- Ej ciszej mała. Daj mi chociaż te 2 godziny lotu spędzić spokojnie,a nie w towarzystwie napalonych czternastolatek. Wystarczająco namęczyłem się z fanami przez ostatni tydzień. Ciągle tylko autografy i zdjęcia.

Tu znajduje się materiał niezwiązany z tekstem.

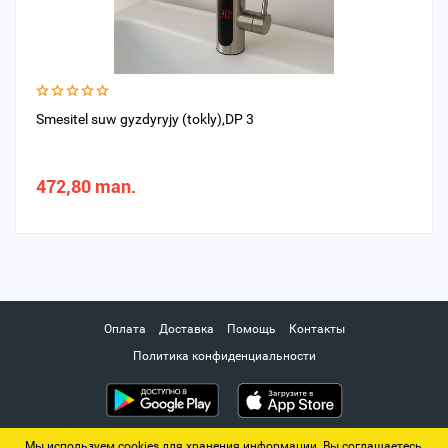
Smesitel suw gyzdyryjy (tokly),DP 3
472,80 man.
Оплата
Доставка
Помощь
Контакты
Политика конфиденциальности
Мы используем cookies для хранения информации. Вы соглашаетесь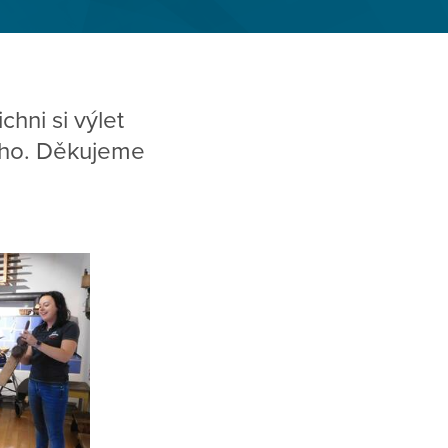
hni si výlet
vého. Děkujeme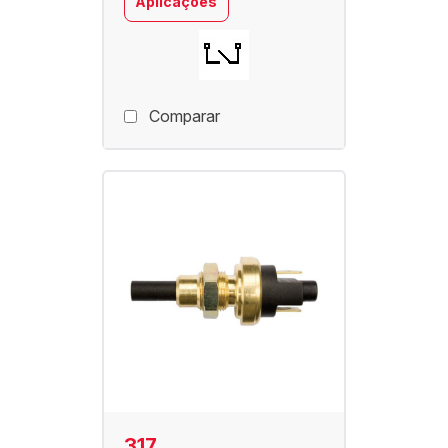
Aplicações
Comparar
317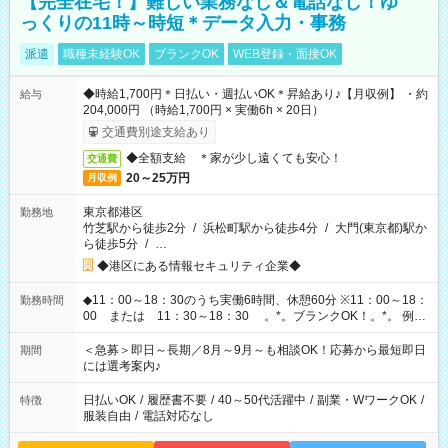
【完全在宅！】難しい業務なし＆電話なし！ゆ
っくりの11時～時短＊データ入力・事務
派遣
職種未経験OK
ブランクOK
WEB登録・面接OK
◆時給1,700円＊日払い・週払いOK＊昇給あり♪【月収例】 ・約
給与
204,000円 （時給1,700円 × 実働6h × 20日）
交通費別途支給あり
◆全額支給 ＊家が少し遠くても安心！
交通費
20～25万円
月収例
東京都港区
勤務地
竹芝駅から徒歩2分
/
浜松町駅から徒歩4分
/
大門(東京都)駅か
ら徒歩5分
/
…
◆港区にある情報セキュリティ企業◆
◆11：00～18：30のうち実働6時間、休憩60分 ※11：00～18：
勤務時間
00 または 11：30～18：30 。*。ブランクOK！。*。 例え
ば前職が、 在宅/財団法人/事務/コールセンター/受付/販売/カフェ
スタッフ スイーツ販売/ホテルフロント/化粧品販売/など 様々な
＜急募＞即日～長期／8月～9月～も相談OK！応募から最短即日
期間
業界から入社して活躍されています♪
には選考案内♪
日払いOK
/
履歴書不要
/
40～50代活躍中
/
副業・WワークOK
/
特徴
服装自由
/
電話対応なし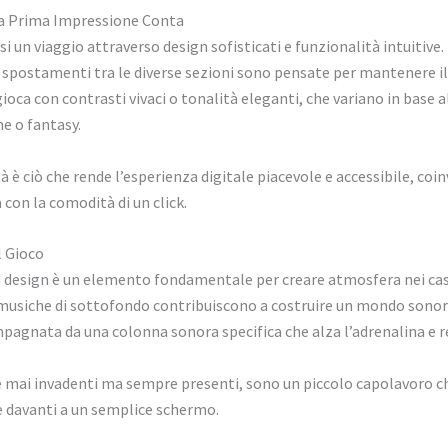
La Prima Impressione Conta
i un viaggio attraverso design sofisticati e funzionalità intuitive. 
egli spostamenti tra le diverse sezioni sono pensate per mantenere 
ioca con contrasti vivaci o tonalità eleganti, che variano in base a
e o fantasy.
à è ciò che rende l’esperienza digitale piacevole e accessibile, coi
con la comodità di un click.
l Gioco
nd design è un elemento fondamentale per creare atmosfera nei cas
 musiche di sottofondo contribuiscono a costruire un mondo sonoro
pagnata da una colonna sonora specifica che alza l’adrenalina e r
re mai invadenti ma sempre presenti, sono un piccolo capolavoro ch
e davanti a un semplice schermo.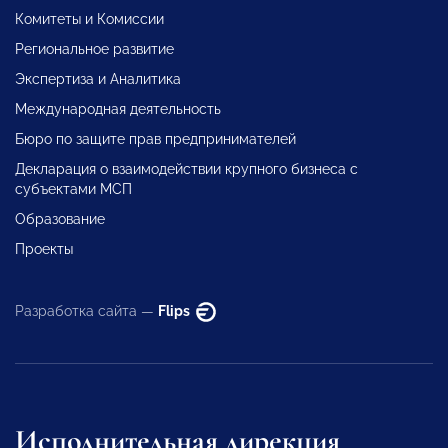
Комитеты и Комиссии
Региональное развитие
Экспертиза и Аналитика
Международная деятельность
Бюро по защите прав предпринимателей
Декларация о взаимодействии крупного бизнеса с
субъектами МСП
Образование
Проекты
Разработка сайта —
Flips
Исполнительная дирекция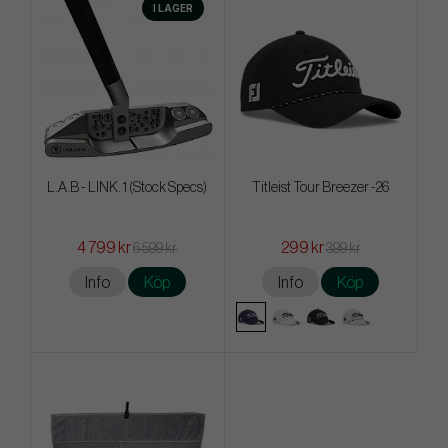
I LAGER
L.A.B - LINK. 1 (Stock Specs)
Titleist Tour Breezer -26
4 799 kr
299 kr
6 599 kr
399 kr
Info
Köp
Info
Köp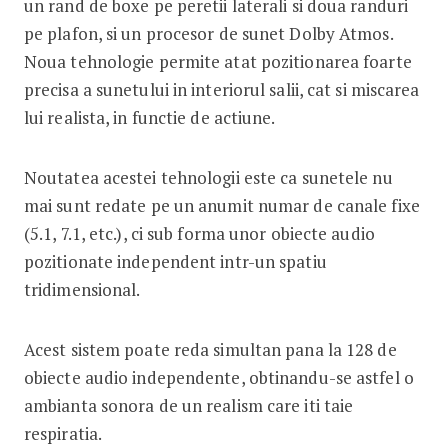
un rand de boxe pe peretii laterali si doua randuri
pe plafon, si un procesor de sunet Dolby Atmos.
Noua tehnologie permite atat pozitionarea foarte
precisa a sunetului in interiorul salii, cat si miscarea
lui realista, in functie de actiune.
Noutatea acestei tehnologii este ca sunetele nu
mai sunt redate pe un anumit numar de canale fixe
(5.1, 7.1, etc.), ci sub forma unor obiecte audio
pozitionate independent intr-un spatiu
tridimensional.
Acest sistem poate reda simultan pana la 128 de
obiecte audio independente, obtinandu-se astfel o
ambianta sonora de un realism care iti taie
respiratia.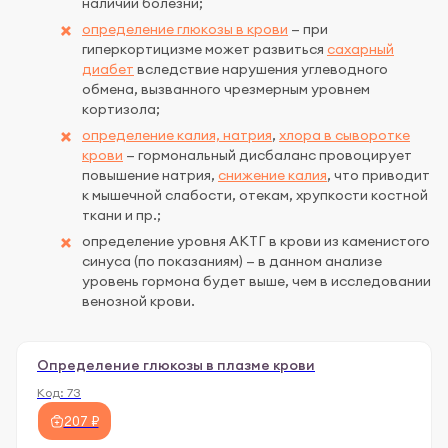
наличии болезни;
определение глюкозы в крови
— при
гиперкортицизме может развиться
сахарный
диабет
вследствие нарушения углеводного
обмена, вызванного чрезмерным уровнем
кортизола;
определение калия, натрия
,
хлора в сыворотке
крови
— гормональный дисбаланс провоцирует
повышение натрия,
снижение калия
, что приводит
к мышечной слабости, отекам, хрупкости костной
ткани и пр.;
определение уровня АКТГ в крови из каменистого
синуса (по показаниям) — в данном анализе
уровень гормона будет выше, чем в исследовании
венозной крови.
Определение глюкозы в плазме крови
Код:
73
207 ₽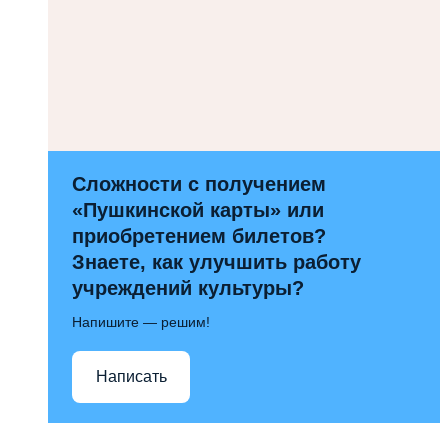
Сложности с получением
«Пушкинской карты» или
приобретением билетов?
Знаете, как улучшить работу
учреждений культуры?
Напишите — решим!
Написать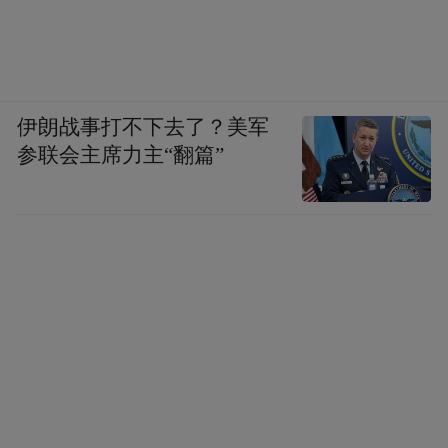
伊朗战事打不下去了？美军
参联会主席力主“翻篇”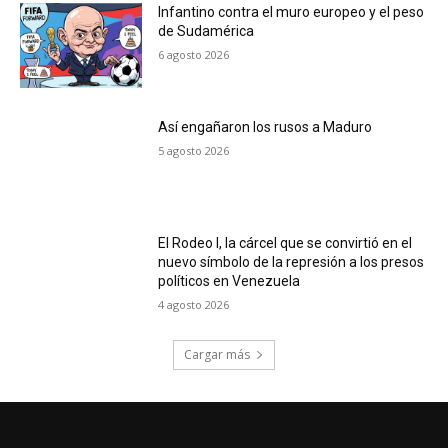
Infantino contra el muro europeo y el peso
de Sudamérica
6 agosto 2026
Así engañaron los rusos a Maduro
5 agosto 2026
El Rodeo I, la cárcel que se convirtió en el
nuevo símbolo de la represión a los presos
políticos en Venezuela
4 agosto 2026
Cargar más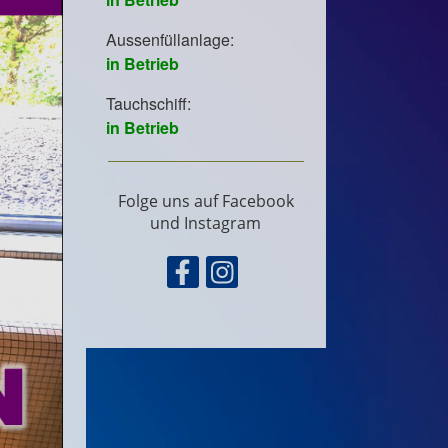
Folge uns auf Facebook
und Instagram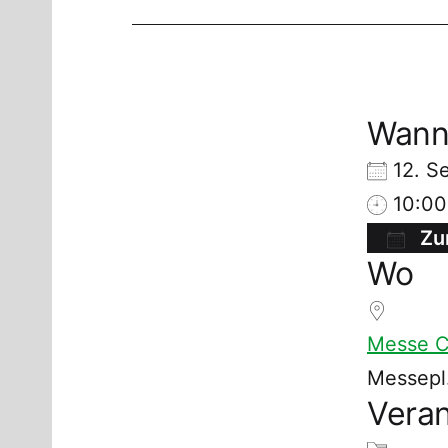
Wan
12. S
10:00
Zu
Wo
ICS 
Messe C
Messepl.
Veran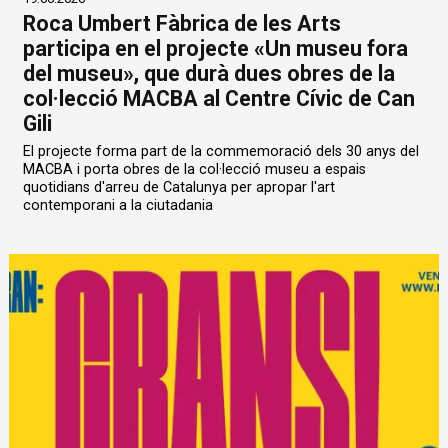
Roca Umbert Fàbrica de les Arts
participa en el projecte «Un museu fora
del museu», que durà dues obres de la
col·lecció MACBA al Centre Cívic de Can
Gili
El projecte forma part de la commemoració dels 30 anys del
MACBA i porta obres de la col·lecció museu a espais
quotidians d'arreu de Catalunya per apropar l'art
contemporani a la ciutadania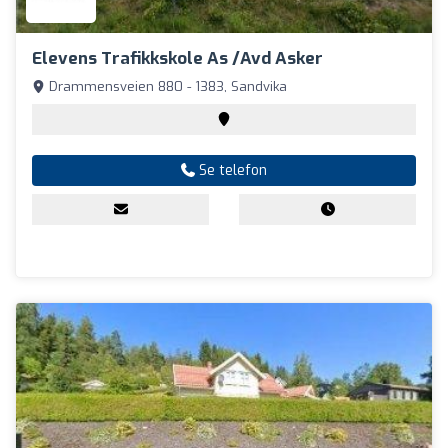
Elevens Trafikkskole As /Avd Asker
Drammensveien 880 - 1383, Sandvika
Se telefon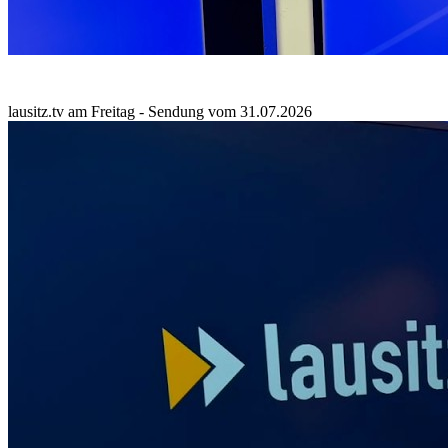
lausitz.tv am Freitag - Sendung vom 31.07.2026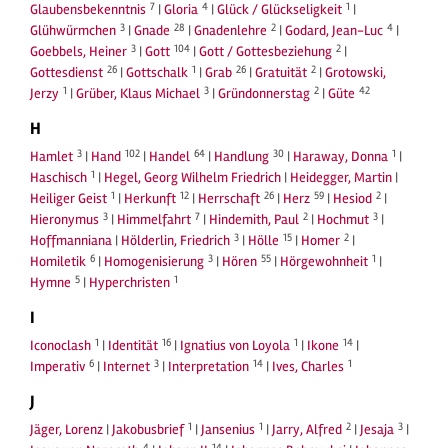
7
4
1
Glaubensbekenntnis
|
Gloria
|
Glück / Glückseligkeit
|
3
28
2
4
Glühwürmchen
|
Gnade
|
Gnadenlehre
|
Godard, Jean-Luc
|
3
104
2
Goebbels, Heiner
|
Gott
|
Gott / Gottesbeziehung
|
26
1
26
2
Gottesdienst
|
Gottschalk
|
Grab
|
Gratuität
|
Grotowski,
1
3
2
42
Jerzy
|
Grüber, Klaus Michael
|
Gründonnerstag
|
Güte
H
3
102
64
30
1
Hamlet
|
Hand
|
Handel
|
Handlung
|
Haraway, Donna
|
1
Haschisch
|
Hegel, Georg Wilhelm Friedrich
|
Heidegger, Martin
|
1
12
26
59
2
Heiliger Geist
|
Herkunft
|
Herrschaft
|
Herz
|
Hesiod
|
3
7
2
3
Hieronymus
|
Himmelfahrt
|
Hindemith, Paul
|
Hochmut
|
3
15
2
Hoffmanniana
|
Hölderlin, Friedrich
|
Hölle
|
Homer
|
6
3
55
1
Homiletik
|
Homogenisierung
|
Hören
|
Hörgewohnheit
|
5
1
Hymne
|
Hyperchristen
I
1
16
1
14
Iconoclash
|
Identität
|
Ignatius von Loyola
|
Ikone
|
6
3
14
1
Imperativ
|
Internet
|
Interpretation
|
Ives, Charles
J
1
1
2
3
Jäger, Lorenz
|
Jakobusbrief
|
Jansenius
|
Jarry, Alfred
|
Jesaja
|
4
14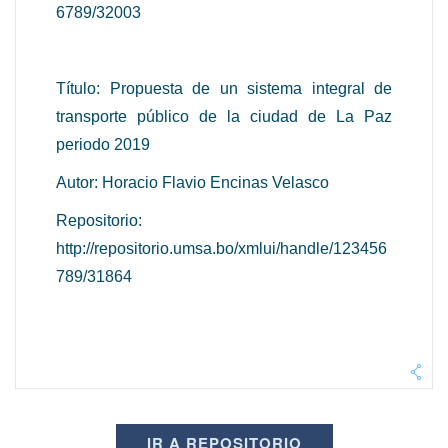
6789/32003
Título: Propuesta de un sistema integral de
transporte público de la ciudad de La Paz
periodo 2019
Autor: Horacio Flavio Encinas Velasco
Repositorio:
http://repositorio.umsa.bo/xmlui/handle/123456
789/31864
IR A REPOSITORIO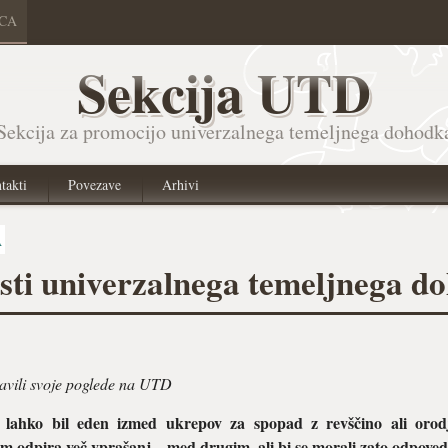
ICA
Sekcija UTD
Sekcija za promocijo univerzalnega temeljnega dohodk
takti
Povezave
Arhivi
A
asti univerzalnega temeljnega d
stavili svoje poglede na UTD
i lahko bil eden izmed ukrepov za spopad z revščino ali orodj
 odpira več vprašanj – med drugim, ali bi se morali zato odpoved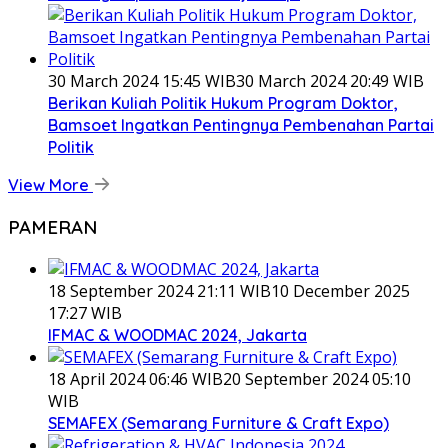
30 March 2024 15:45 WIB
30 March 2024 20:49 WIB
Berikan Kuliah Politik Hukum Program Doktor,
Bamsoet Ingatkan Pentingnya Pembenahan Partai
Politik
View More
PAMERAN
18 September 2024 21:11 WIB
10 December 2025
17:27 WIB
IFMAC & WOODMAC 2024, Jakarta
18 April 2024 06:46 WIB
20 September 2024 05:10
WIB
SEMAFEX (Semarang Furniture & Craft Expo)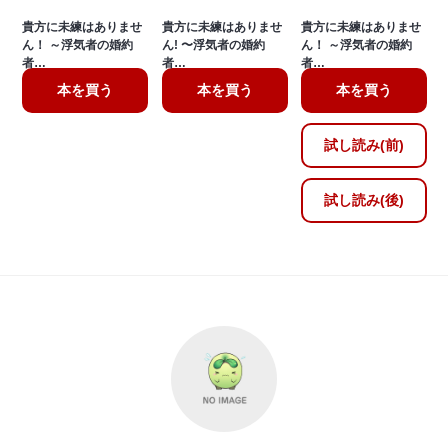
貴方に未練はありませ
貴方に未練はありませ
貴方に未練はありませ
ん！ ～浮気者の婚約
ん! 〜浮気者の婚約
ん！ ～浮気者の婚約
者…
者…
者…
本を買う
本を買う
本を買う
試し読み(前)
試し読み(後)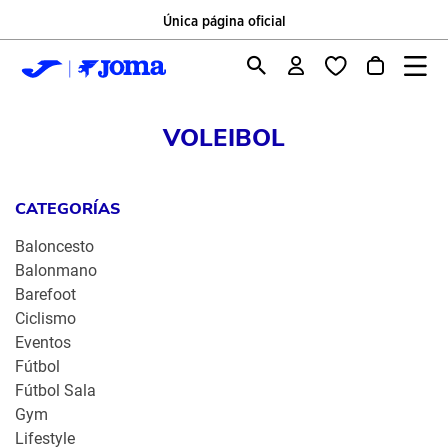
Única página oficial
VOLEIBOL
CATEGORÍAS
Baloncesto
Balonmano
Barefoot
Ciclismo
Eventos
Fútbol
Fútbol Sala
Gym
Lifestyle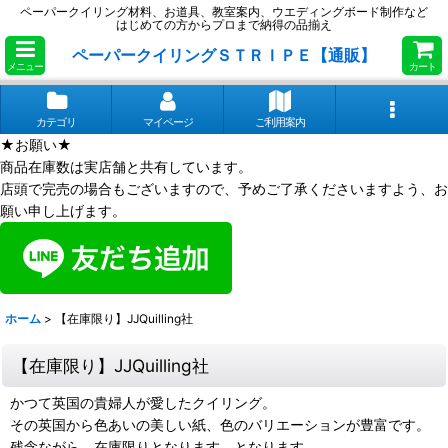
ペーパークイリング材料、お道具、教室案内、ウエディングボード制作など
はじめての方からプロまで納得の品揃え
ペーパークイリングＳＴＲＩＰＥ【通販】
メニュー
カート
カテゴリ
マイページ
ご利用案内
★お願い★
商品在庫数は実店舗と共有しています。
店頭で完売の場合もございますので、予めご了承くださいますよう、お
願い申し上げます。
ホーム
>
【在庫限り】JJQuilling社
【在庫限り】JJQuilling社
かつて英国の貴婦人が愛したクイリング。
その英国から色あいの美しい紙、色のバリエーションが豊富です。
残念ながら、在庫限りとなります。となります。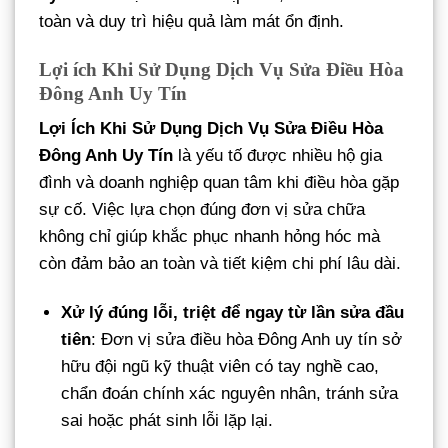
toàn và duy trì hiệu quả làm mát ổn định.
Lợi ích Khi Sử Dụng Dịch Vụ Sửa Điều Hòa
Đông Anh Uy Tín
Lợi Ích Khi Sử Dụng Dịch Vụ Sửa Điều Hòa
Đông Anh Uy Tín
là yếu tố được nhiều hộ gia
đình và doanh nghiệp quan tâm khi điều hòa gặp
sự cố. Việc lựa chọn đúng đơn vị sửa chữa
không chỉ giúp khắc phục nhanh hỏng hóc mà
còn đảm bảo an toàn và tiết kiệm chi phí lâu dài.
Xử lý đúng lỗi, triệt để ngay từ lần sửa đầu
tiên
: Đơn vị sửa điều hòa Đông Anh uy tín sở
hữu đội ngũ kỹ thuật viên có tay nghề cao,
chẩn đoán chính xác nguyên nhân, tránh sửa
sai hoặc phát sinh lỗi lặp lại.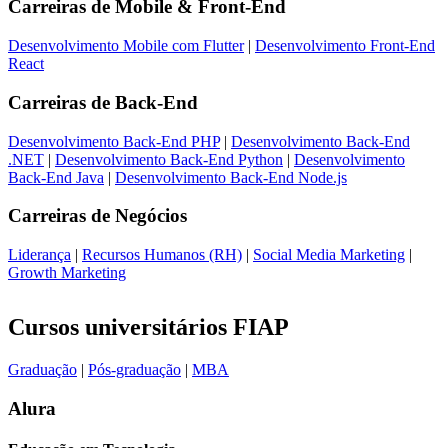
Carreiras de
Mobile & Front-End
Desenvolvimento Mobile com Flutter
|
Desenvolvimento Front-End
React
Carreiras de
Back-End
Desenvolvimento Back-End PHP
|
Desenvolvimento Back-End
.NET
|
Desenvolvimento Back-End Python
|
Desenvolvimento
Back-End Java
|
Desenvolvimento Back-End Node.js
Carreiras de
Negócios
Liderança
|
Recursos Humanos (RH)
|
Social Media Marketing
|
Growth Marketing
Cursos universitários FIAP
Graduação
|
Pós-graduação
|
MBA
Alura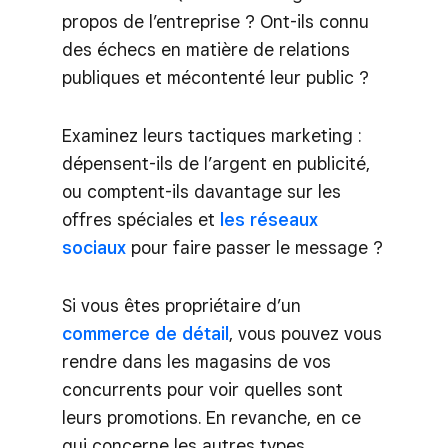
propos de l’entreprise ? Ont-ils connu
des échecs en matière de relations
publiques et mécontenté leur public ?
Examinez leurs tactiques marketing :
dépensent-ils de l’argent en publicité,
ou comptent-ils davantage sur les
offres spéciales et
les réseaux
sociaux
pour faire passer le message ?
Si vous êtes propriétaire d’un
commerce de détail
, vous pouvez vous
rendre dans les magasins de vos
concurrents pour voir quelles sont
leurs promotions. En revanche, en ce
qui concerne les autres types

-D-dobrze. Ale Jezu Peter to ty. To naprawdę ty.
- Easy easy, możesz dotknąć jeśli chcesz. A teraz sorry. Mam nadzieję,że nie będziesz miała nic przeciwko jeżeli się wyłączę.
- A mogę... - przerwał mi w pół słowa.
- Wyluzuj,zdjęcia potem.
Chłopak włożył do uszu słuchawki, zamknął oczy i oparł głowę o siedzenie. Uszczypnęłam się chyba ze sto razy. Nie, to nie był sen. Obok mnie siedział właśnie mój idol, najlepszy skoczek narciarski na świecie. Przecież oddałabym wszystko za takie spotkanie. Boże on jest taki idealny.
Zorientowałam się, że Prevc patrzy na mnie z politowaniem. No nie, czyżbym gapiła się na niego przez ten cały czas? Wygląda na to że tak. Ugh wyjść na idiotkę już na samym początku, brawo Rosie. Peter zjechał mnie wzrokiem i z powrotem ułożył głowę na oparciu siedzenia. Ja postawiłam przejrzeć facebooka po raz setny dzisiejszego dnia, a następnie zdrzemnąć się trochę. Bo oczywiście kochana ciocia musiała zafundować mi pobudkę o 7 rano.
Obudziłam się po godzinie. Czułam na sobie czyjś wzrok. Odwróciłam głowę w kierunku bruneta. Perfidnie gapił się na miejsce, gdzie plecy kończą swoją szlachetną nazwę. Spojrzałam na niego ze wściekłością w oczach.
-Spokojnie. Nie bij. Swoją drogą dzięki za przysługę.
-Przysługę?
- No wiesz, masz na sobie obcisłe leginsy, a równie dobrze mogłaś założyć drechy z krokiem w kolanach.
Chłopak puścił mi oko, a ja, jakby to powiedziała moja nauczycielka,oblałam się rumieńcem.
- To jak?Czas na zdjęcia, bo zaraz lądujemy.
Nie byłam w stanie wydusić z siebie ani słowa, jego pewność siebie była tak cholernie onieśmielająca. Ale nie mogłam przecież zmarnować takiej okazji. Posłusznie podałam Prevcowi telefon, poprawiłam włosy i ładnie ustawiłam się do zdjęcia.
- Dobra myślę że 10 wystarczy, jak na razie przynajmniej.
- Tak pewnie, dziękuję.
Nadal nie mogłam otrząsnąć się po tym co się przed chwilą zdarzyło.
Stewardessa przeszła po samolocie, przypominając o pozostaniu na miejscach i zapięciu pasów.
Samolot bezpiecznie wylądował na lotnisku w Bischofshofen. Nie zamieniłam już z brunetem ani słowa. Ja nie miałam odwagi się odezwać, a on, najwyraźniej, nie miał na to ochoty.